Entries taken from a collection
_____
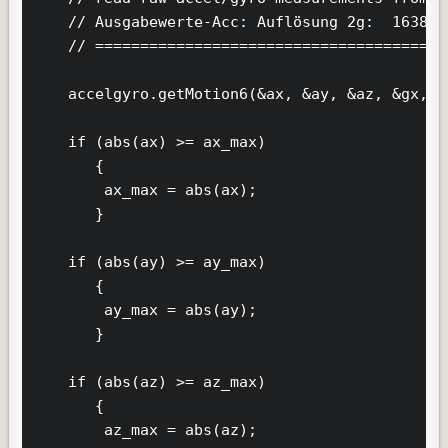
    // Ausgabewerte-Acc: Auflösung 2g:  16384/
    // =======================================
    accelgyro.getMotion6(&ax, &ay, &az, &gx, &g
    if (abs(ax) >= ax_max)

       {

        ax_max = abs(ax);

       } 

    if (abs(ay) >= ay_max)

       {

        ay_max = abs(ay);

       } 

    if (abs(az) >= az_max)

       {

        az_max = abs(az);
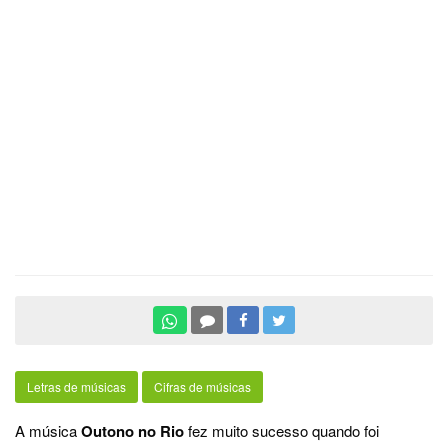
Letras de músicas
Cifras de músicas
A música
Outono no Rio
fez muito sucesso quando foi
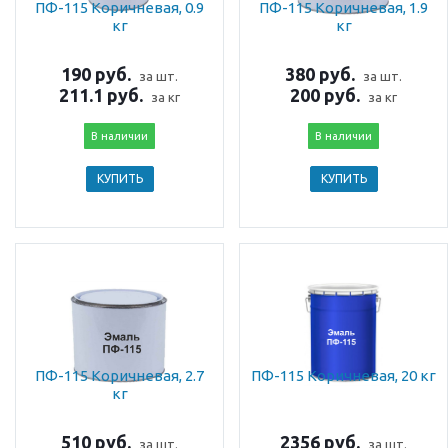
ПФ-115 Коричневая, 0.9
ПФ-115 Коричневая, 1.9
кг
кг
190 руб.
380 руб.
за шт.
за шт.
211.1 руб.
200 руб.
за кг
за кг
В наличии
В наличии
КУПИТЬ
КУПИТЬ
ПФ-115 Коричневая, 2.7
ПФ-115 Коричневая, 20 кг
кг
510 руб.
2356 руб.
за шт.
за шт.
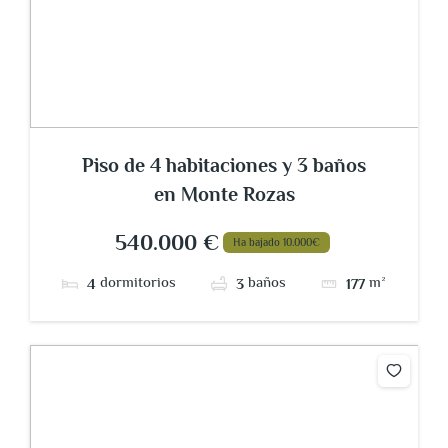
Piso de 4 habitaciones y 3 baños
en Monte Rozas
540.000 €
Ha bajado 10.000€
dormitorios
baños
m²
4
3
177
_____
▶ _THE TASK_
Write the entries above out in full, exactly, with no images.

▶ _TASK RESULT_
    // Ausgabewerte-Acc: Auflösung 2g:  16384/
    // =======================================
    accelgyro.getMotion6(&ax, &ay, &az, &gx, &g
    if (abs(ax) >= ax_max)

       {

        ax_max = abs(ax);

       } 

    if (abs(ay) >= ay_max)

       {

        ay_max = abs(ay);

       } 

    if (abs(az) >= az_max)

       {

        az_max = abs(az);
Letras de músicas
Cifras de músicas
A música
Outono no Rio
fez muito sucesso quando foi
ПФ-115 Коричневая, 0.9
ПФ-115 Коричневая, 1.9
кг
кг
190 руб.
380 руб.
за шт.
за шт.
211.1 руб.
200 руб.
за кг
за кг
В наличии
В наличии
КУПИТЬ
КУПИТЬ
ПФ-115 Коричневая, 2.7
ПФ-115 Коричневая, 20 кг
кг
510 руб.
2356 руб.
за шт.
за шт.
Piso de 4 habitaciones y 3 baños
en Monte Rozas
540.000 €
Ha bajado 10.000€
dormitorios
baños
m²
4
3
177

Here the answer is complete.